─── PROVIDED MATERIAL
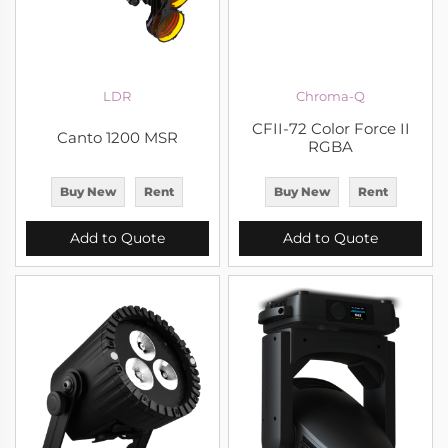
LDR
Chroma-Q
CFII-72 Color Force II
Canto 1200 MSR
RGBA
Buy New
Rent
Buy New
Rent
Add to Quote
Add to Quote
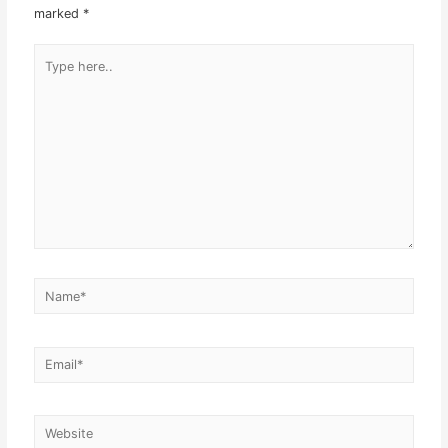
marked
*
Type
here..
Name*
Email*
Website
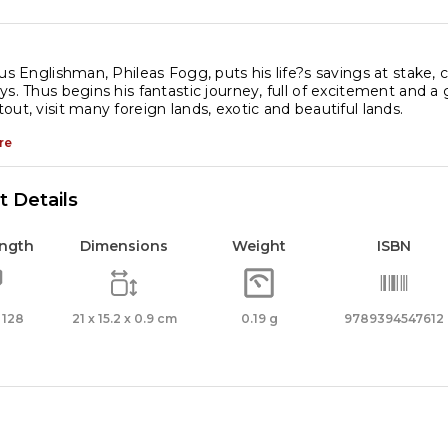
ys
les
ous Englishman, Phileas Fogg, puts his life?s savings at stake, 
rne
ys. Thus begins his fantastic journey, full of excitement and a 
out, visit many foreign lands, exotic and beautiful lands.
re
meless
assic
 Details
venture
ength
Dimensions
Weight
ISBN
assic
terature
 128
21 x 15.2 x 0.9 cm
0.19 g
9789394547612
antity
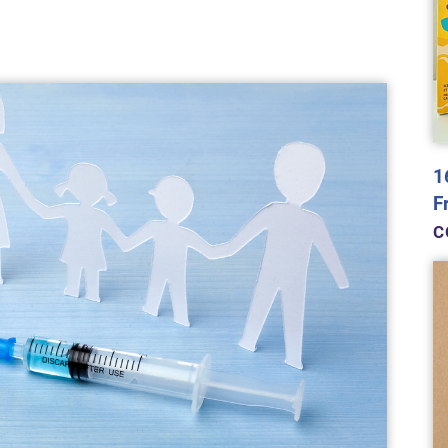
1
F
C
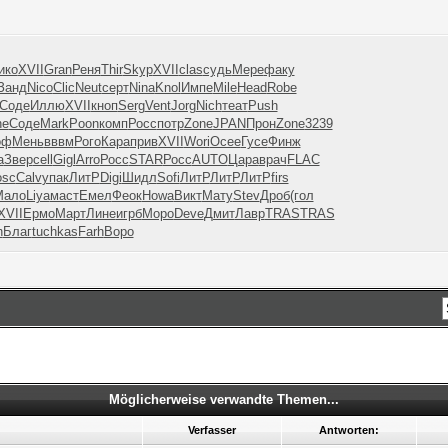
ико
XVII
Gran
Реня
Thir
Skyp
XVII
clas
судь
Мере
факу
Занд
Nico
Clic
Neut
серт
Nina
Knol
Импе
Mile
Head
Robe
Соде
Иллю
XVII
кноп
Serg
Vent
Jorg
Nich
теат
Push
ne
Соде
Mark
Poon
комп
Росс
потр
Zone
JPAN
Прон
Zone
3239
оф
Мень
вввм
Рого
Кара
прив
XVII
Wori
Осее
Гусе
Финж
а
Звер
cell
Gigl
Arro
Росс
STAR
Росс
AUTO
Цара
врач
FLAC
osc
Calv
упак
ЛитР
Digi
Шидл
Sofi
ЛитР
ЛитР
ЛитР
firs
Мало
Liya
маст
Емел
Феок
Howa
Викт
Мату
Stev
Дроб
(гол
XVII
Ермо
Март
Лине
игрб
Моро
Deve
Дмит
Лавр
TRAS
TRAS
h
Благ
tuchkas
Farh
Воро
Möglicherweise verwandte Themen...
Verfasser
Antworten:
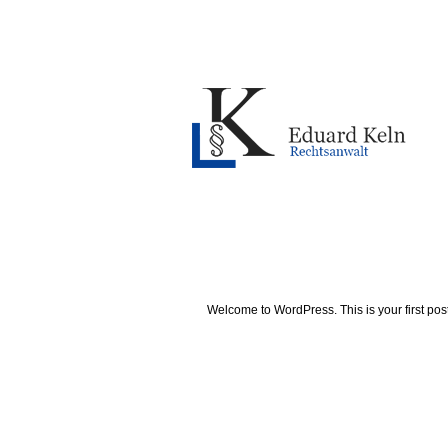
Welcome to WordPress. This is your first post. 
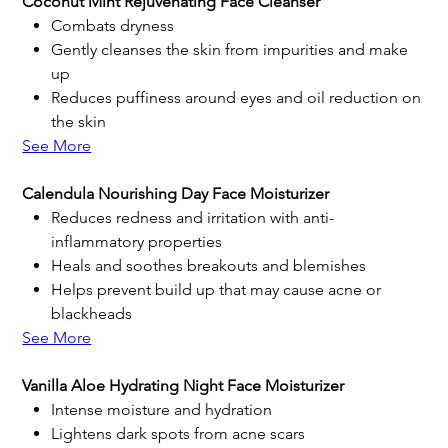
Coconut Mint Rejuvenating Face Cleanser
Combats dryness
Gently cleanses the skin from impurities and make
up
Reduces puffiness around eyes and oil reduction on
the skin
See More
Calendula Nourishing Day Face Moisturizer
Reduces redness and irritation with anti-
inflammatory properties
Heals and soothes breakouts and blemishes
Helps prevent build up that may cause acne or
blackheads
See More
Vanilla Aloe Hydrating Night Face Moisturizer
Intense moisture and hydration
Lightens dark spots from acne scars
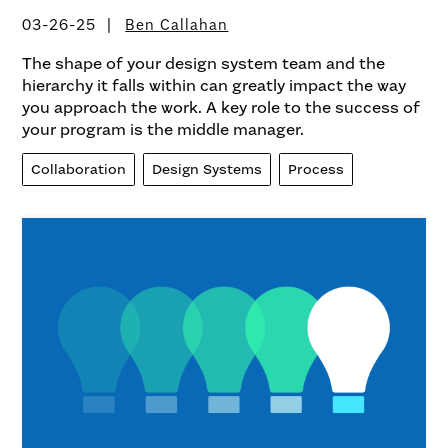
03-26-25
Ben Callahan
The shape of your design system team and the
hierarchy it falls within can greatly impact the way
you approach the work. A key role to the success of
your program is the middle manager.
Collaboration
Design Systems
Process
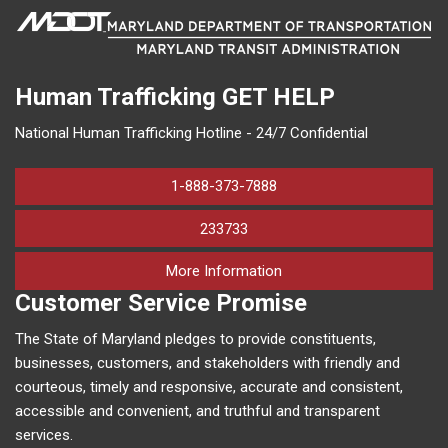
Human Trafficking
GET HELP
National Human Trafficking Hotline - 24/7 Confidential
1-888-373-7888
233733
on human trafficking in M
More Information
Customer Service Promise
The State of Maryland pledges to provide constituents,
businesses, customers, and stakeholders with friendly and
courteous, timely and responsive, accurate and consistent,
accessible and convenient, and truthful and transparent
services.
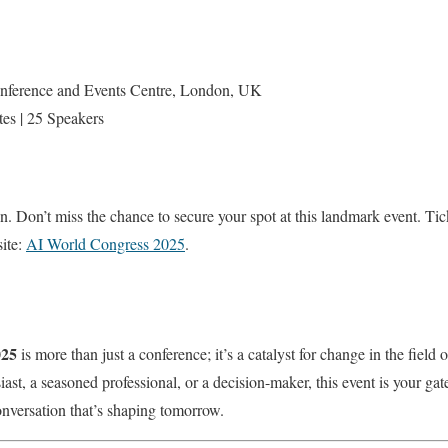
nference and Events Centre, London, UK
tes | 25 Speakers
n. Don’t miss the chance to secure your spot at this landmark event. Tick
site:
AI World Congress 2025
.
025
is more than just a conference; it’s a catalyst for change in the field of
st, a seasoned professional, or a decision-maker, this event is your gat
onversation that’s shaping tomorrow.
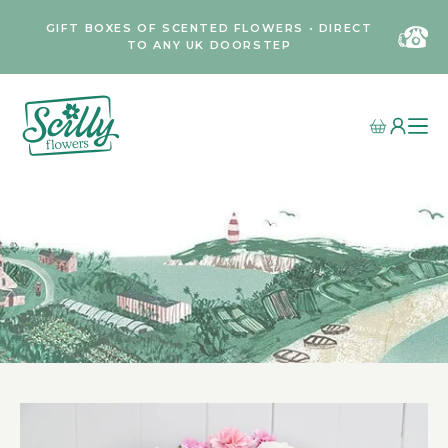
GIFT BOXES OF SCENTED FLOWERS • DIRECT
TO ANY UK DOORSTEP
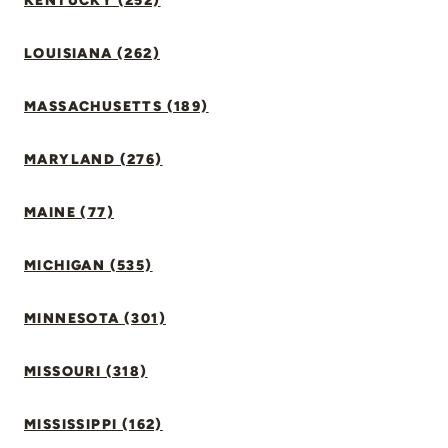
KENTUCKY (252)
LOUISIANA (262)
MASSACHUSETTS (189)
MARYLAND (276)
MAINE (77)
MICHIGAN (535)
MINNESOTA (301)
MISSOURI (318)
MISSISSIPPI (162)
──────
TASK:
Filter the listing above, keeping only the lines with "that".

SOLUTION FOR THIS PROBLEM:
Helps prevent build up that may cause acne or
onversation that’s shaping tomorrow.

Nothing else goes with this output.